Buried in those results, however, is one statistic that sheds some important new light on the future of television: A huge share of cord-cutters don't even have home broadband.
Let's pull back for a second. Overall, Pew's study on cord-cutting tracks closely with reports by business analysts. From telecom companies to cable firms to satellite providers, the pay-TV industry as a whole is seeing an exodus of TV customers.
Where are all these people going? They're turning to streaming services like Hulu, Netflix and Amazon.
Critics of cord-cutting say that the tactic may not save you much money in the end. And they could have a point. In order to watch those streaming TV services, you still have to pay for a broadband subscription. You can't get to Hulu without Internet, after all. So even if you've told Verizon you no longer want a TV+Internet bundle, you're still paying for standalone broadband, which can be priced even higher than your original bundle. Then on top of that, you have to pay individual subscription fees to services like HBO Now, CBS All Access and others on an a la carte basis so that you can get the channels you want. Considering many of these apps cost upwards of $10 a month, that all adds up pretty quickly.

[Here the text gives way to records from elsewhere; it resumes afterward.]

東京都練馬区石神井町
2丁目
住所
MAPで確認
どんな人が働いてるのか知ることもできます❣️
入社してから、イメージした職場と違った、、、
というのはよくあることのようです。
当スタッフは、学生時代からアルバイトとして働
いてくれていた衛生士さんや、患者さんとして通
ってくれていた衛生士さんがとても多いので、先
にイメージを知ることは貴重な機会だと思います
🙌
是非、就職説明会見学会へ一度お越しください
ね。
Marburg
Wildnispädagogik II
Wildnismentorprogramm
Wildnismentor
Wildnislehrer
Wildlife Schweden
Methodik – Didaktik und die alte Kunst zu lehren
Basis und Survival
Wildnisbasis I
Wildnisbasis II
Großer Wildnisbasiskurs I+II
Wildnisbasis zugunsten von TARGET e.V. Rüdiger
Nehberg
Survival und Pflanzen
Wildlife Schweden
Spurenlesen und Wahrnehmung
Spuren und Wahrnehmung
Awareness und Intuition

But hang on — what if you could eliminate that home Internet subscription entirely and still watch your shows online? All of a sudden you get rid of a bill of, say, $100 or more per month (this amount is fairly close to what my household pays for standalone Internet service here in Washington). Would you do it?
It appears that some already are. Only 6 in 10 cord-cutters still subscribe to home broadband service — such as DSL, cable Internet or fiber — at all, the Pew survey shows. The rest rely primarily on their cellular devices to stream shows and movies.

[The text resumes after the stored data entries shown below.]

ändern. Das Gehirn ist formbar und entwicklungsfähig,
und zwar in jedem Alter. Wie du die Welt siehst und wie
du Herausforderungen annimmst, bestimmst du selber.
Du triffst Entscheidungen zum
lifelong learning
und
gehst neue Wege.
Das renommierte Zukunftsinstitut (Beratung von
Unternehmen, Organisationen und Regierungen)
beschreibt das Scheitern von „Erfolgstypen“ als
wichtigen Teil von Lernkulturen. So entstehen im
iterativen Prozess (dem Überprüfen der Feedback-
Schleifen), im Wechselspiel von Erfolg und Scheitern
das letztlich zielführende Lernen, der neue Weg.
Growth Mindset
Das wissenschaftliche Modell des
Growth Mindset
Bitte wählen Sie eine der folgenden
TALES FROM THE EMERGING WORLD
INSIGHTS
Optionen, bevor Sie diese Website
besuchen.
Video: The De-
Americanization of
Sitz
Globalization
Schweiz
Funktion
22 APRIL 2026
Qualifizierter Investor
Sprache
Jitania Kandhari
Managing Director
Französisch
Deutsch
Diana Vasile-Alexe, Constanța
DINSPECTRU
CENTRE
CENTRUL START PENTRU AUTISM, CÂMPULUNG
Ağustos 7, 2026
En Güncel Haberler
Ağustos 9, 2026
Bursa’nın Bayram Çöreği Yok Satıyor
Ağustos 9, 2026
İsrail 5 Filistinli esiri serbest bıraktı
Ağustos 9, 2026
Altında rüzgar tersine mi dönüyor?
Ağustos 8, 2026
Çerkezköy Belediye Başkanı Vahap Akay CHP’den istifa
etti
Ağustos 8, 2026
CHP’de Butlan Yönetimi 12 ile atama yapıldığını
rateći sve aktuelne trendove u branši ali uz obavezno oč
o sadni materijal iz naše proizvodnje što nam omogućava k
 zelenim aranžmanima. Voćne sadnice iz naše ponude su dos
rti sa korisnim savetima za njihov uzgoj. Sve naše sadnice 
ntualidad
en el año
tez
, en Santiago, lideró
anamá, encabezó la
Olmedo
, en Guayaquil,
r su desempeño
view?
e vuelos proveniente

"Those without pay TV — and cord-cutters especially — rely on a different mix… a mix that emphasizes smartphones over a home broadband subscription," the report reads.
This finding holds potential strategic significance for companies that offer A) pay-TV and B) home Internet, but not C) cellular data.
Take Comcast, for example. It offers subscription TV and home broadband — but if you want to surf Comcast Internet outside the home, you're limited to its network of WiFi hotspots. Compare that to, say, AT&T, which operates a national cellular data network that lets you surf from the middle of the freeway, on a boat or various other random places.
The fact that some Americans are forgoing home broadband entirely as part of the cord-cutting process poses a big problem for Comcast and others in its position. It's not just that some customers could move from Comcast's TV bundle to Comcast's standalone Internet plan. It's that they could abandon Comcast entirely.
Sure, a consumer who streams "Orphan Black" all day on their smartphone might wind up paying for that usage in terms of a bigger mobile data package or pricey overage fees. But with new offerings such as T-Mobile's Binge On — which lets you stream as much Netflix, Hulu, or HBO Now as you want without drawing from your monthly data plan — cellular carriers are poised to take advantage of the trend toward mobile cord-cutting in a tremendous way.